Material to process →
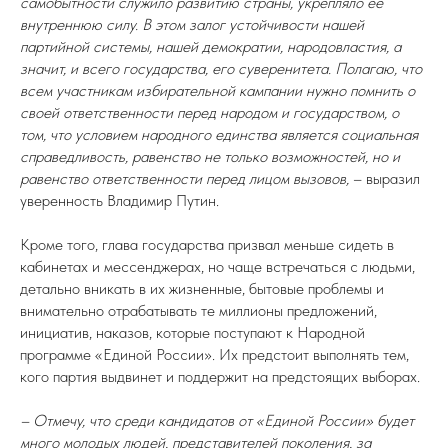
самобытности служило развитию страны, укрепляло ее
внутреннюю силу. В этом залог устойчивости нашей
партийной системы, нашей демократии, народовластия, а
значит, и всего государства, его суверенитета. Полагаю, что
всем участникам избирательной кампании нужно помнить о
своей ответственности перед народом и государством, о
том, что условием народного единства является социальная
справедливость, равенство не только возможностей, но и
равенство ответственности перед лицом вызовов,
– выразил
уверенность Владимир Путин.
Кроме того, глава государства призвал меньше сидеть в
кабинетах и мессенджерах, но чаще встречаться с людьми,
детально вникать в их жизненные, бытовые проблемы и
внимательно отрабатывать те миллионы предложений,
инициатив, наказов, которые поступают к Народной
программе «Единой России». Их предстоит выполнять тем,
кого партия выдвинет и поддержит на предстоящих выборах.
– Отмечу, что среди кандидатов от «Единой России» будет
много молодых людей, представителей поколения, за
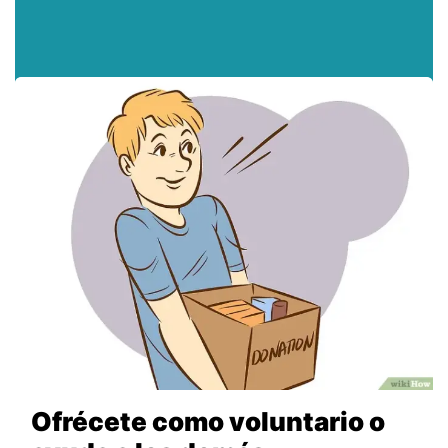
Ofrécete como voluntario o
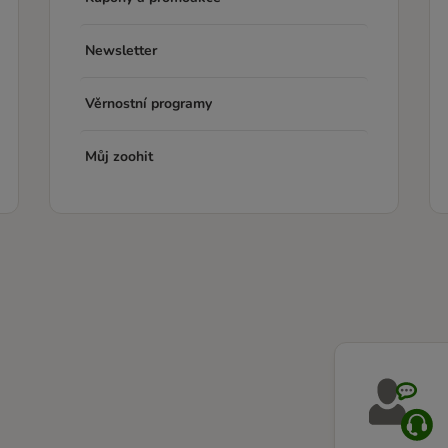
Newsletter
Věrnostní programy
Můj zoohit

Work instructions → From the first record to the last, copy everything exactly except the pictures.

Reply to the exercise →
самобытности служило развитию страны, укрепляло ее
внутреннюю силу. В этом залог устойчивости нашей
партийной системы, нашей демократии, народовластия, а
значит, и всего государства, его суверенитета. Полагаю, что
всем участникам избирательной кампании нужно помнить о
своей ответственности перед народом и государством, о
том, что условием народного единства является социальная
справедливость, равенство не только возможностей, но и
равенство ответственности перед лицом вызовов,
– выразил
уверенность Владимир Путин.
Кроме того, глава государства призвал меньше сидеть в
кабинетах и мессенджерах, но чаще встречаться с людьми,
детально вникать в их жизненные, бытовые проблемы и
внимательно отрабатывать те миллионы предложений,
инициатив, наказов, которые поступают к Народной
программе «Единой России». Их предстоит выполнять тем,
кого партия выдвинет и поддержит на предстоящих выборах.
– Отмечу, что среди кандидатов от «Единой России» будет
много молодых людей, представителей поколения, за
Ofrécete como voluntario o
Newsletter
Věrnostní programy
Můj zoohit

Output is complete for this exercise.